- To do -
Copy every line of the following data that includes the string "berpotensi".

- Material for the task -
┌──

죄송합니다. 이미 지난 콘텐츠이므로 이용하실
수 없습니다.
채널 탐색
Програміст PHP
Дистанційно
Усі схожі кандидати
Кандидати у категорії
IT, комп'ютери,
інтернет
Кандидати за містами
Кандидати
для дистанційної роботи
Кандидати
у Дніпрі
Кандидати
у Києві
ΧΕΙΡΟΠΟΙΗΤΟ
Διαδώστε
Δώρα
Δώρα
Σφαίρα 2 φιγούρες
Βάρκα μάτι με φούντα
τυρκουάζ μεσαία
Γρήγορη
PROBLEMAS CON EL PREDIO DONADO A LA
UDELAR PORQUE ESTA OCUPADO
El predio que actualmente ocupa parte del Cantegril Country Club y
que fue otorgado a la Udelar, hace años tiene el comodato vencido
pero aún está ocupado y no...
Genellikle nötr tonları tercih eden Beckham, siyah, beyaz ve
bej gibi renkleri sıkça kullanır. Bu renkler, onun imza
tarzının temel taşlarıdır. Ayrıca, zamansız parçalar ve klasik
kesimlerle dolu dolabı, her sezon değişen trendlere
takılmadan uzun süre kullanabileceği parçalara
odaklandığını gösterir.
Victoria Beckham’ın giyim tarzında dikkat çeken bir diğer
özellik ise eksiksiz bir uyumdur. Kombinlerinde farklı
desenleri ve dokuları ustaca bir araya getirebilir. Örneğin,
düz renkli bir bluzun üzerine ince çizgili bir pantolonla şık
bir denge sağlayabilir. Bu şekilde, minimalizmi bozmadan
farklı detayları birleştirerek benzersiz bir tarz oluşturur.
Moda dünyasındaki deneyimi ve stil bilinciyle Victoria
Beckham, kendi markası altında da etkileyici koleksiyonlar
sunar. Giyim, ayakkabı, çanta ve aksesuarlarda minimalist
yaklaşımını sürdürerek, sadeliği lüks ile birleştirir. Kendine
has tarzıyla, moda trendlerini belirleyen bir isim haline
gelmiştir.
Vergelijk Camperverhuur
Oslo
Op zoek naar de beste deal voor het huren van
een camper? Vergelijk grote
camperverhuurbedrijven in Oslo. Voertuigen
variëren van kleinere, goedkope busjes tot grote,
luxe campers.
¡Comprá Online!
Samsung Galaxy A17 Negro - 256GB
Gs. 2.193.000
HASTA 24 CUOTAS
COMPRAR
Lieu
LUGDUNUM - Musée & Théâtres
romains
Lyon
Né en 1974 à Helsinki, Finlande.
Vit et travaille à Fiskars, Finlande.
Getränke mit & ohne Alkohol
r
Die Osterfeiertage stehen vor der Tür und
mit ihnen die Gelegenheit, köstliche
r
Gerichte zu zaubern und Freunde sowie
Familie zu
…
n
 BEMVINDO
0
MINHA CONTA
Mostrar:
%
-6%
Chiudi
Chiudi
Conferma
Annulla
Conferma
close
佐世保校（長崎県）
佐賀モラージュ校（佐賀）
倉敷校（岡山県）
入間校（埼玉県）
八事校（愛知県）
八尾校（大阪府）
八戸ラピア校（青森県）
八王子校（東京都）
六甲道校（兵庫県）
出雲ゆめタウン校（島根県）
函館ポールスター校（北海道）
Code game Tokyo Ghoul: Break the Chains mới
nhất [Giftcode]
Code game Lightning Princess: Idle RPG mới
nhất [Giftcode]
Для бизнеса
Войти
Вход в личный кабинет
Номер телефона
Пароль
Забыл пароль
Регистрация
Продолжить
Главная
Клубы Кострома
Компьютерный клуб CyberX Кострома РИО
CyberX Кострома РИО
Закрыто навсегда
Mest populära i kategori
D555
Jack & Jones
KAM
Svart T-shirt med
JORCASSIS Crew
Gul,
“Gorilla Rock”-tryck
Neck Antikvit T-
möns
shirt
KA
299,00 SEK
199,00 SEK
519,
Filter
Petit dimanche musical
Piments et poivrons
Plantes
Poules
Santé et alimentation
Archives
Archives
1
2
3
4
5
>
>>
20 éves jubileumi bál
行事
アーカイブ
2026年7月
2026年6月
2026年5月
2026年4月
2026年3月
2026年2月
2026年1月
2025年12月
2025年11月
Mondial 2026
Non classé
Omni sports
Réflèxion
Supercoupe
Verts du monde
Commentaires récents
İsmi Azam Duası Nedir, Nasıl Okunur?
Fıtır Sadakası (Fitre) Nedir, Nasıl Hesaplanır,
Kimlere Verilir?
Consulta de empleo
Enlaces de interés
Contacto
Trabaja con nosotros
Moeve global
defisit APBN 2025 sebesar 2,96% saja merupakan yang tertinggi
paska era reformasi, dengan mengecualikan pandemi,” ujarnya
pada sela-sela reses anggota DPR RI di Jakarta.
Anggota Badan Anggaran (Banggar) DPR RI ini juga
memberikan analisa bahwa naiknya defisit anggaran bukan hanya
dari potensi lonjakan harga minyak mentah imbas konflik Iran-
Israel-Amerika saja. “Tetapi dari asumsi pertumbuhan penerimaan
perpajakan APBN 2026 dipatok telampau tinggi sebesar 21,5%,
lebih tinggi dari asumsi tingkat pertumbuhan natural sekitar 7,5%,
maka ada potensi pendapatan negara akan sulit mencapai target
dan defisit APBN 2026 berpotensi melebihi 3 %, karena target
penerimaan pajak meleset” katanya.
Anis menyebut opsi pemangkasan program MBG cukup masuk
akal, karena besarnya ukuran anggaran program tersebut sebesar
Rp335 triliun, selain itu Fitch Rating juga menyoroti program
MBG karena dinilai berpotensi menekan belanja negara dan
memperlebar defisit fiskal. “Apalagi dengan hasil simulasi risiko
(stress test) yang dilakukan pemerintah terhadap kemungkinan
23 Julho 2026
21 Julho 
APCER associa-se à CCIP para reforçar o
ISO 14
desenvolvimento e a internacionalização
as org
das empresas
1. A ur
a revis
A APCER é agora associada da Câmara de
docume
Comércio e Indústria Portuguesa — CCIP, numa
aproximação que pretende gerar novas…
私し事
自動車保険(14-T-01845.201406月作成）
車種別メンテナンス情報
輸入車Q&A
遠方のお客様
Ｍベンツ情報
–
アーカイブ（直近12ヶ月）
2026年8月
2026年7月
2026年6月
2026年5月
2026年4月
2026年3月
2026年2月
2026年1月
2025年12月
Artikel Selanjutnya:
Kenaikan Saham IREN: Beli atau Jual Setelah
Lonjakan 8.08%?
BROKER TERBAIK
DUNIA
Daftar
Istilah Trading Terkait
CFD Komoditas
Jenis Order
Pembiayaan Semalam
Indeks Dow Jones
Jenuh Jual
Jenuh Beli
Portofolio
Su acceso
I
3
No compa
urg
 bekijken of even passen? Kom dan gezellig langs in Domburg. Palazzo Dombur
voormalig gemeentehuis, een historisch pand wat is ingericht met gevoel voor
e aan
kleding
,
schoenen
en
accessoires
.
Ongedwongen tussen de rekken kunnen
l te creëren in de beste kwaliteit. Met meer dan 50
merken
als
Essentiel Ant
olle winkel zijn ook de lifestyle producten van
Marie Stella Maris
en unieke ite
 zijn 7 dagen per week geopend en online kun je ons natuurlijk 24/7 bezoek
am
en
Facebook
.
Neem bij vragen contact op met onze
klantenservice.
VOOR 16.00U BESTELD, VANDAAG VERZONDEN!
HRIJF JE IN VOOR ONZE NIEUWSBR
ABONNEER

└──

- Solution to this task -
dan defisit APBN 2026 berpotensi melebihi 3 %, karena target
MBG karena dinilai berpotensi menekan belanja negara dan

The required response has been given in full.